La Alianza se da una nueva oportunidad
La combinación del rechazo ruso a la apertura norteamericana, con la disposición europea a invertir mucho más en defensa, resultado del reconocimiento de su irresponsabilidad y falta de visión estratégica, ha supuesto para la Alianza una nueva oportunidad para encontrar su lugar en un tiempo nuevo
Que la Alianza Atlántica estaba en crisis era algo tan obvio, y a lo que hemos empleado tanta atención, que no vale la pena que le dediquemos ni un párrafo más. Sin embargo, sí la merece la cumbre atlántica recientemente celebrada en La Haya, de la que podemos concluir que la Alianza se ha dado a sí misma una nueva oportunidad para finalmente decidir si tiene sentido seguir en pie ante unas circunstancias sustancialmente distintas a las de su fundación.

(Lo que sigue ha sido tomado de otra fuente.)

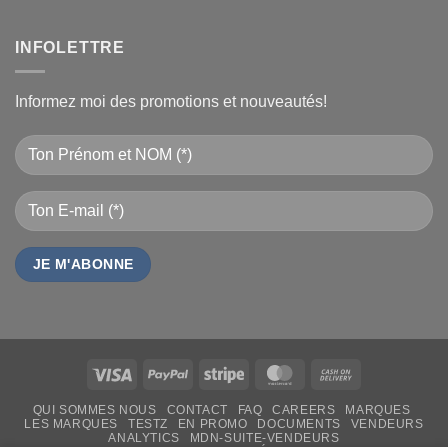
INFOLETTRE
Informez moi des promotions et nouveautés!
Visa
PayPal
Stripe
MasterCard
Cash
On
QUI SOMMES NOUS
CONTACT
FAQ
CAREERS
MARQUES
Delivery
LES MARQUES
TESTZ
EN PROMO
DOCUMENTS
VENDEURS
ANALYTICS
MDN-SUITE-VENDEURS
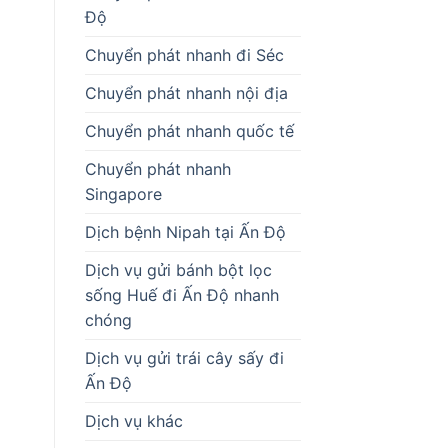
Độ
Chuyển phát nhanh đi Séc
Chuyển phát nhanh nội địa
Chuyển phát nhanh quốc tế
Chuyển phát nhanh
Singapore
Dịch bệnh Nipah tại Ấn Độ
Dịch vụ gửi bánh bột lọc
sống Huế đi Ấn Độ nhanh
chóng
Dịch vụ gửi trái cây sấy đi
Ấn Độ
Dịch vụ khác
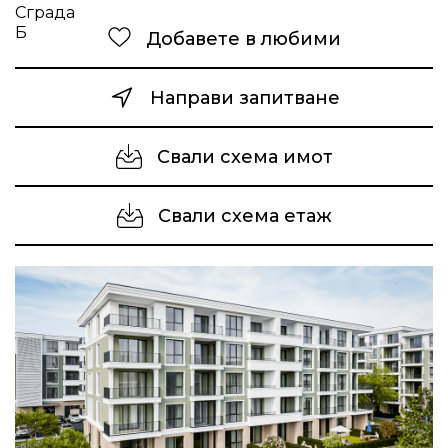
Добавете в любими
Направи запитване
Свали схема имот
Свали схема етаж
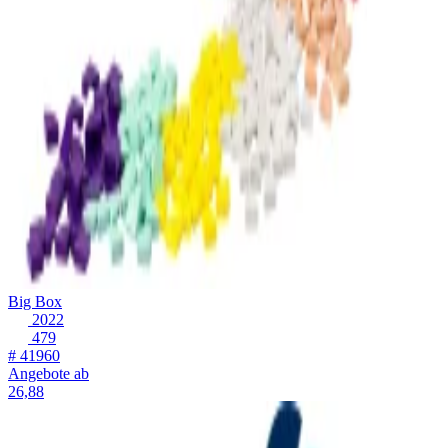
Big Box
2022
479
# 41960
Angebote ab
26,88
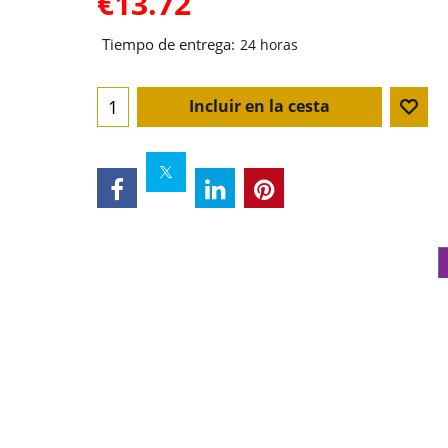
€
13.72
Tiempo de entrega:
24 horas
Incluir en la cesta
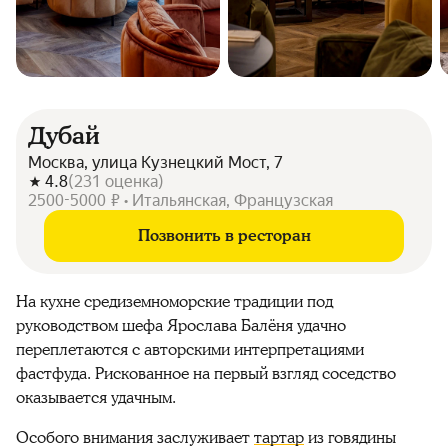
Дубай
Москва, улица Кузнецкий Мост, 7
4.8
(
231
оценка
)
2500-5000 ₽ • Итальянская, Французская
Позвонить в ресторан
На кухне средиземноморские традиции под
руководством шефа Ярослава Балёня удачно
переплетаются с авторскими интерпретациями
фастфуда. Рискованное на первый взгляд соседство
оказывается удачным.
Особого внимания заслуживает
тартар
из говядины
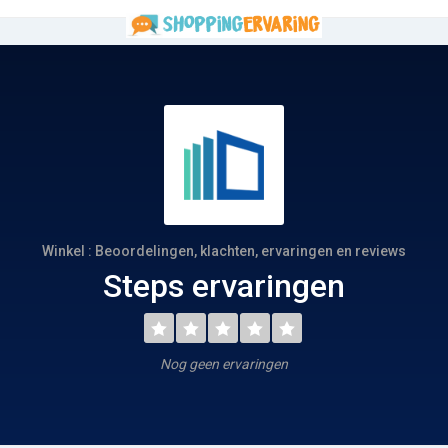
Winkel : Beoordelingen, klachten, ervaringen en reviews
Steps ervaringen
Nog geen ervaringen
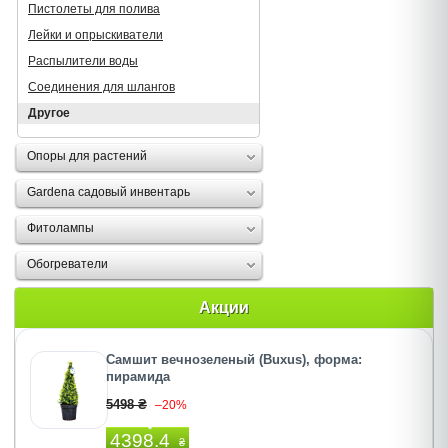
Пистолеты для полива
Лейки и опрыскиватели
Распылители воды
Соединения для шлангов
Другое
Опоры для растений
Gardena садовый инвентарь
Фитолампы
Обогреватели
Акции
Самшит вечнозеленый (Buxus), форма:
пирамида
5498 ₴
–20%
4398.4
₴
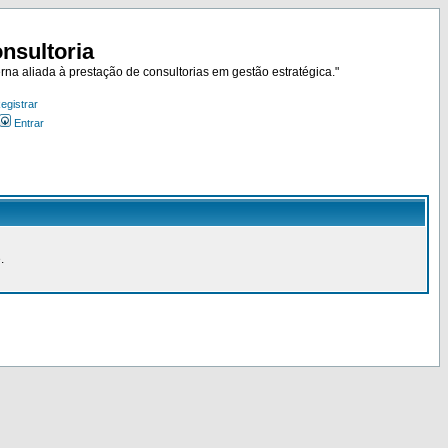
nsultoria
rna aliada à prestação de consultorias em gestão estratégica."
egistrar
Entrar
.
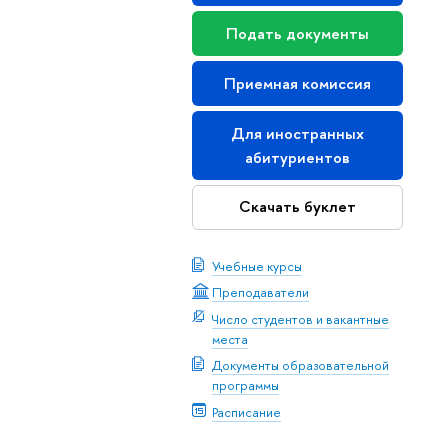
Подать документы
Приемная комиссия
Для иностранных
абитуриентов
Скачать буклет
Учебные курсы
Преподаватели
Число студентов и вакантные
места
Документы образовательной
программы
Расписание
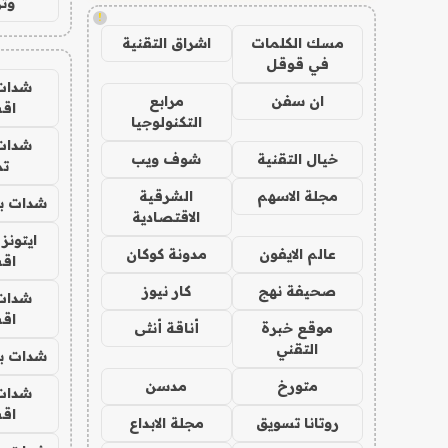
وتر
!
مسك الكلمات
اشراق التقنية
في قوقل
شدات
ان سفن
مرابع
اق
التكنولوجيا
شدات
خيال التقنية
شوف ويب
تم
مجلة الاسهم
الشرقية
شدات بب
الاقتصادية
ايتونز
عالم الايفون
مدونة كوكان
اق
صحيفة نهج
كار نيوز
شدات
اق
موقع خبرة
أناقة أنثى
التقني
شدات بب
متورخ
مدسن
شدات
اق
روتانا تسويق
مجلة الابداع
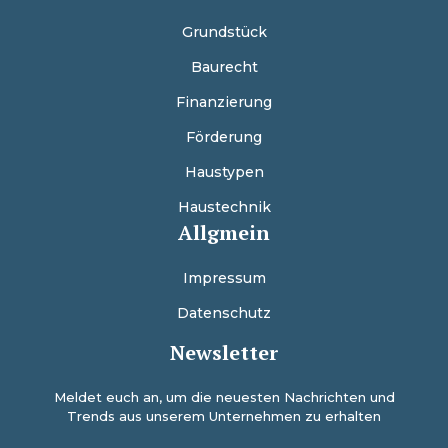
Grundstück
Baurecht
Finanzierung
Förderung
Haustypen
Haustechnik
Allgmein
Impressum
Datenschutz
Newsletter
Meldet euch an, um die neuesten Nachrichten und
Trends aus unserem Unternehmen zu erhalten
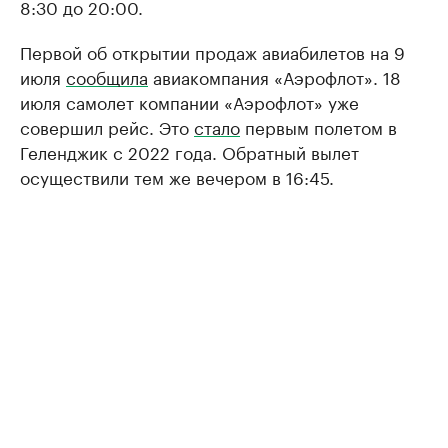
8:30 до 20:00.
Первой об открытии продаж авиабилетов на 9
июля
сообщила
авиакомпания «Аэрофлот». 18
июля самолет компании «Аэрофлот» уже
совершил рейс. Это
стало
первым полетом в
Геленджик с 2022 года. Обратный вылет
осуществили тем же вечером в 16:45.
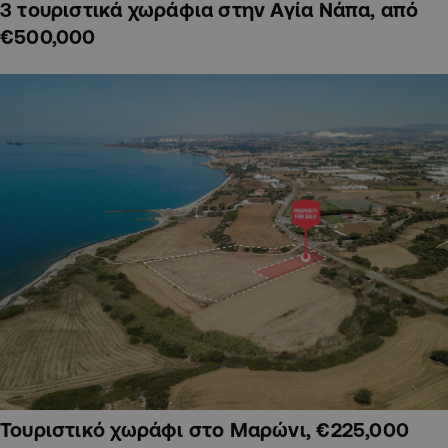
3 τουριστικά χωράφια στην Αγία Νάπα, από
€500,000
Τουριστικό χωράφι στο Μαρώνι, €225,000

No recuerdo una declaración tan breve de una cumbre atlántica. Apenas una página con cuatro párrafos y un quinto protocolario en el que se dan las gracias al Estado anfitrión. Se ha atribuido a Rutte, el secretario general de la OTAN, la responsabilidad de tan escuetas conclusiones. A su juicio, que no parece desacertado, con Trump en la sala más valía centrarse en lo fundamental y evitar abrir debates inconvenientes. En realidad, sólo se trataron dos temas, pero de indudable importancia.

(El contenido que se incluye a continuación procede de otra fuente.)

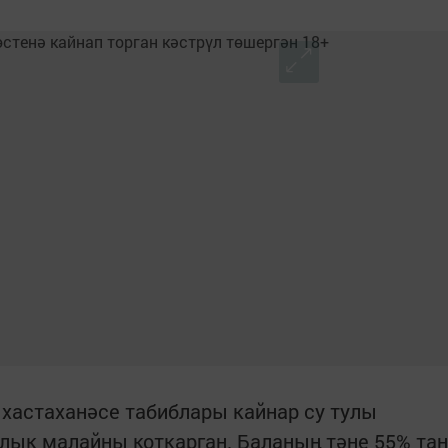
 хастаханәсе табиблары кайнар су тулы
йлык малайны коткарган. Баланың тәне 55% тан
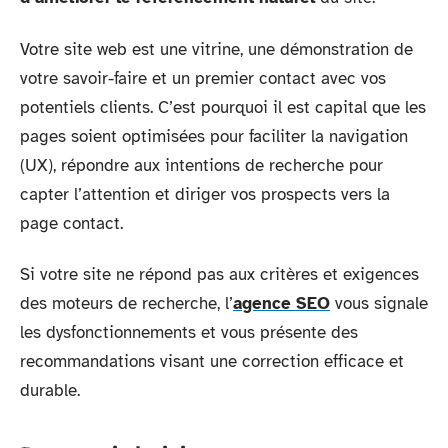
Votre site web est une vitrine, une démonstration de
votre savoir-faire et un premier contact avec vos
potentiels clients. C’est pourquoi il est capital que les
pages soient optimisées pour faciliter la navigation
(UX), répondre aux intentions de recherche pour
capter l’attention et diriger vos prospects vers la
page contact.
Si votre site ne répond pas aux critères et exigences
des moteurs de recherche, l’
agence SEO
vous signale
les dysfonctionnements et vous présente des
recommandations visant une correction efficace et
durable.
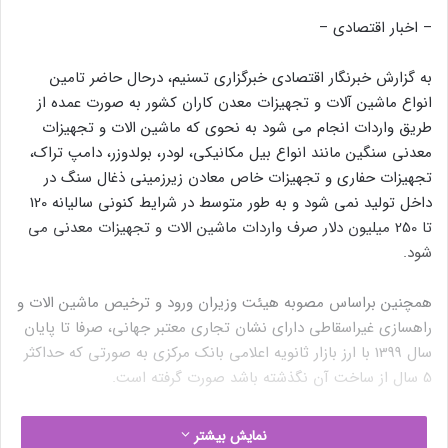
– اخبار اقتصادی –
به گزارش خبرنگار اقتصادی خبرگزاری تسنیم، درحال حاضر تامین
انواع ماشین آلات و تجهیزات معدن کاران کشور به صورت عمده از
طریق واردات انجام می شود به نحوی که ماشین الات و تجهیزات
معدنی سنگین مانند انواع بیل مکانیکی، لودر، بولدوزر، دامپ تراک،
تجهیزات حفاری و تجهیزات خاص معادن زیرزمینی ذغال سنگ در
داخل تولید نمی شود و به طور متوسط در شرایط کنونی سالیانه 120
تا 250 میلیون دلار صرف واردات ماشین الات و تجهیزات معدنی می
شود.
همچنین براساس مصوبه هیئت وزیران ورود و ترخیص ماشین الات و
راهسازی غیراسقاطی دارای نشان تجاری معتبر جهانی، صرفا تا پایان
سال 1399 با ارز بازار ثانویه اعلامی بانک مرکزی به صورتی که حداکثر
5 سال از ساخت آن نگذشته باشد صورت گرفته است.
نکته قابل توجه اینجاست این واردات بدون شرط داشتن نمایندگی
نمایش بیشتر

Tanto el presidente norteamericano como algunos de sus colaboradores y portavoces habían puesto en cuestión el interés de los Estados Unidos en seguir en la Organización, al fin y al cabo un resto de la Guerra Fría, un tiempo superado. Había que buscar un entendimiento con los rivales y de ahí derivar una relación con los aliados, que sería siempre de subordinación. Medio año después Trump no ha logrado un acuerdo con Rusia, por lo que la relación con los estados del Viejo Continente ha ido cobrando un nuevo significado. Cuando en el primer párrafo de la Declaración leemos que los aliados «reafirman su inquebrantable compromiso con la seguridad colectiva», después de oír durante meses barbaridades desde el otro lado del Atlántico o el duro diagnóstico del presidente francés de que la Alianza se encontraba en «muerte cerebral», no podemos menos que felicitarnos por el trabajo diplomático realizado por la Secretaría General para armonizar posturas y por el esfuerzo de un representativo grupo de gobiernos por estar a la altura de las circunstancias.

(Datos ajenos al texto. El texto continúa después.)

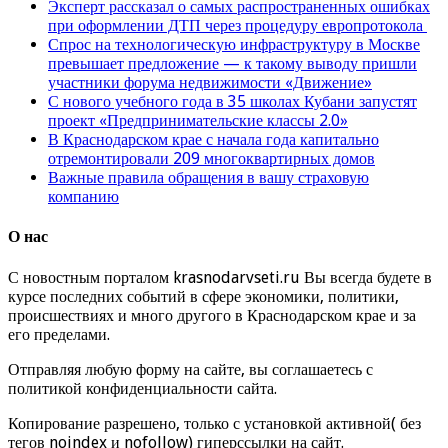
Эксперт рассказал о самых распространенных ошибках
при оформлении ДТП через процедуру европротокола
Спрос на технологическую инфраструктуру в Москве
превышает предложение — к такому выводу пришли
участники форума недвижимости «Движение»
С нового учебного года в 35 школах Кубани запустят
проект «Предпринимательские классы 2.0»
В Краснодарском крае с начала года капитально
отремонтировали 209 многоквартирных домов
Важные правила обращения в вашу страховую
компанию
О нас
С новостным порталом krasnodarvseti.ru Вы всегда будете в
курсе последних событий в сфере экономики, политики,
происшествиях и много другого в Краснодарском крае и за
его пределами.
Отправляя любую форму на сайте, вы соглашаетесь с
политикой конфиденциальности сайта.
Копирование разрешено, только с установкой активной( без
тегов noindex и nofollow) гиперссылки на сайт.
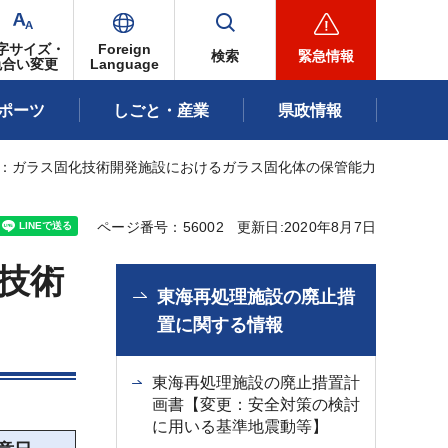
字サイズ・
Foreign
検索
緊急情報
色合い変更
Language
ポーツ
しごと・産業
県政情報
更：ガラス固化技術開発施設におけるガラス固化体の保管能力
ページ番号：56002
更新日:2020年8月7日
技術
東海再処理施設の廃止措
置に関する情報
東海再処理施設の廃止措置計
画書【変更：安全対策の検討
に用いる基準地震動等】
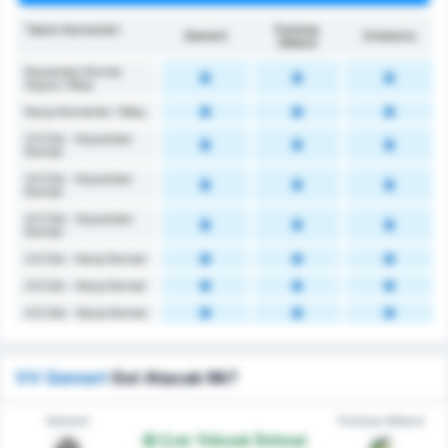
Takım Kornerleri
Fortuna
Gemert
Ortalama
Sittard
Kazanılan Korner
Sayısı / Maç
Karşı Kornerler / Maç
2.5 Üst - Kazanılan
Korner
3.5 Üst - Kazanılan
Korner
4.5 Üst - Kazanılan
Korner
2.5 Üst - Karşı Korner
3.5 Üst - Karşı Korner
4.5 Üst - Karşı Korner
VV Gemert
Gol Atacak Mı?
Gemert
Fortuna Sittard
Çok Yüksek İhtimal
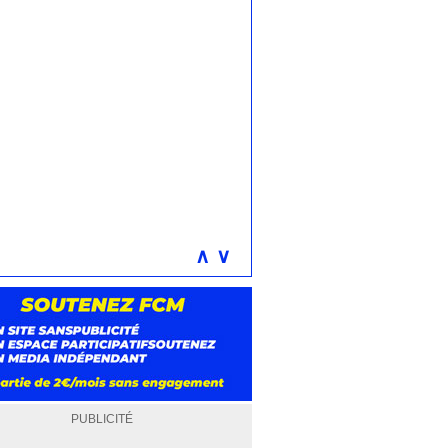
∧
∨
PUBLICITÉ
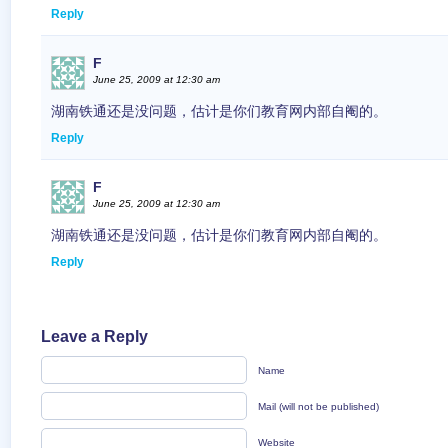
Reply
F
June 25, 2009 at 12:30 am
湖南铁通还是没问题，估计是你们教育网内部自阉的。
Reply
F
June 25, 2009 at 12:30 am
湖南铁通还是没问题，估计是你们教育网内部自阉的。
Reply
Leave a Reply
Name
Mail (will not be published)
Website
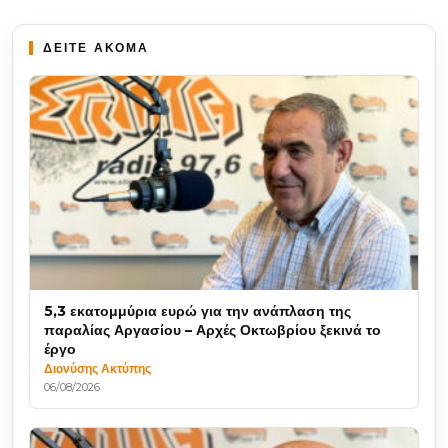
ΔΕΙΤΕ ΑΚΟΜΑ
5,3 εκατομμύρια ευρώ για την ανάπλαση της
παραλίας Αργασίου – Αρχές Οκτωβρίου ξεκινά το
έργο
Διονύσης Ακτύπης
06/08/2026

La baja inversión en defensa de buena parte de los estados europeos era un escándalo. Lo era para los norteamericanos, que se consideraban parasitados por unos supuestos aliados que en caso de conflicto serían más una carga que un apoyo. Lo era para muchos europeos, que asistían perplejos a un ejercicio colectivo de estupidez, al renunciar voluntariamente a disponer de una defensa fiable por haber superado, supuestamente, el riesgo de una guerra. En La Haya se ha aprobado un compromiso de inversión propio de una operación de «rearme», justificado tanto por el lamentable estado de las capacidades como por el riesgo de una guerra en Europa.
La combinación del rechazo ruso a la apertura norteamericana, ciertamente descabellada, con la disposición europea a invertir mucho más en defensa, resultado del reconocimiento de su irresponsabilidad y falta de visión estratégica, ha supuesto para la Alianza una nueva oportunidad para encontrar su lugar en un tiempo nuevo. Ha sido una cumbre histórica, que no cierra un ciclo, sino que lo abre.
El «vínculo» entre ambas orillas del Atlántico es necesario y deseable para los Estados miembros. Sin embargo, no podemos dar por sentada su pervivencia. Si no llegamos a una nueva visión común sobre cuál debe ser nuestra posición en un mundo en proceso de rápida trasformación los acuerdos alcanzados en La Haya se convertirán en papel mojado. Ese objetivo no va a ser fácil de alcanzar, pero es esencial para la Alianza. Un sistema de defensa colectivo no se mantiene en pie por inercia, necesita de un sentido estratégico del que hoy carecemos.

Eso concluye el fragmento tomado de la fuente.